Supported benchmarks

arena-hard

  • Benchmark is defined in nemo_skills/dataset/arena-hard/__init__.py
  • Original benchmark source is here.
  • Uses gpt-4.1 as the default judge model for evaluation.
  • Uses gpt-4-0314 model's responses as reference answers (baseline answers) for comparison.

Data Preparation

First, prepare the dataset by running the ns prepare_data command.

ns prepare_data arena-hard

Running the Evaluation

Once the data is prepared, you can run the evaluation. Replace <...> placeholders with your cluster and directory paths.

export OPENAI_API_KEY=<>
ns eval \
    --cluster=<CLUSTER_NAME> \
    --model=nvidia/NVIDIA-Nemotron-3-Nano-30B-A3B-BF16 \
    --server_type=vllm \
    --server_gpus=8 \
    --benchmarks=arena-hard \
    --output_dir=<OUTPUT_DIR> \
    ++parse_reasoning=True \
    ++inference.temperature=0.6 \
    ++inference.top_p=0.95 \
    ++inference.tokens_to_generate=32768

Verifying Results

After all jobs are complete, you can check the results in <OUTPUT_DIR>/eval-results/arena-hard/metrics.json.

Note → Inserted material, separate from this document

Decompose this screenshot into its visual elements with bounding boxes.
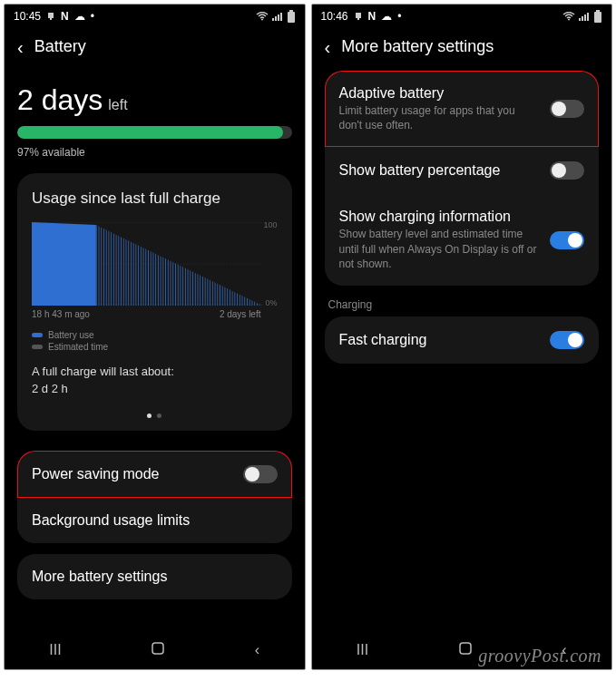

------------------------------------------- arena-hard -------------------------------------------
evaluation_mode | num_entries | score  | 95_CI         | invalid_scores | avg_tokens | gen_seconds
pass@1          | 500         | 94.82% | (-0.67, 0.69) | 0              | 3878       | 230

arena-hard-v2

  • Benchmark is defined in nemo_skills/dataset/arena-hard-v2/__init__.py
  • Original benchmark source is here.
  • Uses gpt-4.1 as the default judge model for evaluation.
  • Uses o3-mini-2025-01-31 model's responses as reference answers (baseline answers) for comparison.

Data Preparation

First, prepare the dataset by running the ns prepare_data command.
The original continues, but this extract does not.